## Your goal
Retype the listing that follows without a single change.

━━━━━ Available data ━━━━━

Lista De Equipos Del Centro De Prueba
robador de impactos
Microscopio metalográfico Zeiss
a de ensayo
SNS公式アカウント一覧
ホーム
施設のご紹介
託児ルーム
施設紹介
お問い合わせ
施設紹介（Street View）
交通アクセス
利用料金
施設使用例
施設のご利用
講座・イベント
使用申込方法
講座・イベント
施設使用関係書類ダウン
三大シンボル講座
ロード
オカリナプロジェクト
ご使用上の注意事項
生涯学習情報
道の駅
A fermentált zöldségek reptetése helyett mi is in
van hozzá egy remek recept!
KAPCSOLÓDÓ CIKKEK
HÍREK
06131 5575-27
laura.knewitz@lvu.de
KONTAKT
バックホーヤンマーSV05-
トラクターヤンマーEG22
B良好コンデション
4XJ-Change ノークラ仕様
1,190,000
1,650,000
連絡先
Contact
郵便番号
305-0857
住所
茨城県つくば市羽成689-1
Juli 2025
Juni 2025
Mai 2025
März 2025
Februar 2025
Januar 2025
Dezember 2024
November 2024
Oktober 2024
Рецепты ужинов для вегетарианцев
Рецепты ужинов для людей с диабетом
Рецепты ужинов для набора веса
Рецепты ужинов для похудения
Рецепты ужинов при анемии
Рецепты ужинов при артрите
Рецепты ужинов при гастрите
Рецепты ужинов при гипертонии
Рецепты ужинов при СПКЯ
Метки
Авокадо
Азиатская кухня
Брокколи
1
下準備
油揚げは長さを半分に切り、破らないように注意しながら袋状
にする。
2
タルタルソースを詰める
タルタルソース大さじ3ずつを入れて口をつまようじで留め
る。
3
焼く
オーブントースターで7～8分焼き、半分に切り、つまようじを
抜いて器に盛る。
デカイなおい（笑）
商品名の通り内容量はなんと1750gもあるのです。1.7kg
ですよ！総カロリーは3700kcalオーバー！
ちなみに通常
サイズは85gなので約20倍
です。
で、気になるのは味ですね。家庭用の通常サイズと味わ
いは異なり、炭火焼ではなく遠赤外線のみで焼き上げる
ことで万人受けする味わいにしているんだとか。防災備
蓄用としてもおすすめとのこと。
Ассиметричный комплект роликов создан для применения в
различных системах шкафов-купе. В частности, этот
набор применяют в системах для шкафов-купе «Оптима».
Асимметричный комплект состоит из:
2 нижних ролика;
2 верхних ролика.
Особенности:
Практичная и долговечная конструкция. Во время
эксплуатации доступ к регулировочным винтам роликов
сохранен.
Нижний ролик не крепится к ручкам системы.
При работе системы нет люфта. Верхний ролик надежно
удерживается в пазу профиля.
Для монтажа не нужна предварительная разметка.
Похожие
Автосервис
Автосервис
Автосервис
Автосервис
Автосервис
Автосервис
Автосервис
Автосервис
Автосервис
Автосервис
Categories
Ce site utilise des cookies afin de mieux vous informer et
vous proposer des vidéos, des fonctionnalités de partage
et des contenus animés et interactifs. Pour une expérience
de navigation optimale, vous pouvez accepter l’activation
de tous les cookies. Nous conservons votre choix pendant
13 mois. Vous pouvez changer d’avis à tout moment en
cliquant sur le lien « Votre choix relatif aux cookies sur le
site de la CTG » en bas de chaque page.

━━━━━

## Answer area
Lista De Equipos Del Centro De Prueba
robador de impactos
Microscopio metalográfico Zeiss
a de ensayo
SNS公式アカウント一覧
ホーム
施設のご紹介
託児ルーム
施設紹介
お問い合わせ
施設紹介（Street View）
交通アクセス
利用料金
施設使用例
施設のご利用
講座・イベント
使用申込方法
講座・イベント
施設使用関係書類ダウン
三大シンボル講座
ロード
オカリナプロジェクト
ご使用上の注意事項
生涯学習情報
道の駅
A fermentált zöldségek reptetése helyett mi is in
van hozzá egy remek recept!
KAPCSOLÓDÓ CIKKEK
HÍREK
06131 5575-27
laura.knewitz@lvu.de
KONTAKT
バックホーヤンマーSV05-
トラクターヤンマーEG22
B良好コンデション
4XJ-Change ノークラ仕様
1,190,000
1,650,000
連絡先
Contact
郵便番号
305-0857
住所
茨城県つくば市羽成689-1
Juli 2025
Juni 2025
Mai 2025
März 2025
Februar 2025
Januar 2025
Dezember 2024
November 2024
Oktober 2024
Рецепты ужинов для вегетарианцев
Рецепты ужинов для людей с диабетом
Рецепты ужинов для набора веса
Рецепты ужинов для похудения
Рецепты ужинов при анемии
Рецепты ужинов при артрите
Рецепты ужинов при гастрите
Рецепты ужинов при гипертонии
Рецепты ужинов при СПКЯ
Метки
Авокадо
Азиатская кухня
Брокколи
1
下準備
油揚げは長さを半分に切り、破らないように注意しながら袋状
にする。
2
タルタルソースを詰める
タルタルソース大さじ3ずつを入れて口をつまようじで留め
る。
3
焼く
オーブントースターで7～8分焼き、半分に切り、つまようじを
抜いて器に盛る。
デカイなおい（笑）
商品名の通り内容量はなんと1750gもあるのです。1.7kg
ですよ！総カロリーは3700kcalオーバー！
ちなみに通常
サイズは85gなので約20倍
です。
で、気になるのは味ですね。家庭用の通常サイズと味わ
いは異なり、炭火焼ではなく遠赤外線のみで焼き上げる
ことで万人受けする味わいにしているんだとか。防災備
蓄用としてもおすすめとのこと。
Ассиметричный комплект роликов создан для применения в
различных системах шкафов-купе. В частности, этот
набор применяют в системах для шкафов-купе «Оптима».
Асимметричный комплект состоит из:
2 нижних ролика;
2 верхних ролика.
Особенности:
Практичная и долговечная конструкция. Во время
эксплуатации доступ к регулировочным винтам роликов
сохранен.
Нижний ролик не крепится к ручкам системы.
При работе системы нет люфта. Верхний ролик надежно
удерживается в пазу профиля.
Для монтажа не нужна предварительная разметка.
Похожие
Автосервис
Автосервис
Автосервис
Автосервис
Автосервис
Автосервис
Автосервис
Автосервис
Автосервис
Автосервис
Categories
Ce site utilise des cookies afin de mieux vous informer et
vous proposer des vidéos, des fonctionnalités de partage
et des contenus animés et interactifs. Pour une expérience
de navigation optimale, vous pouvez accepter l’activation
de tous les cookies. Nous conservons votre choix pendant
13 mois. Vous pouvez changer d’avis à tout moment en
cliquant sur le lien « Votre choix relatif aux cookies sur le
site de la CTG » en bas de chaque page.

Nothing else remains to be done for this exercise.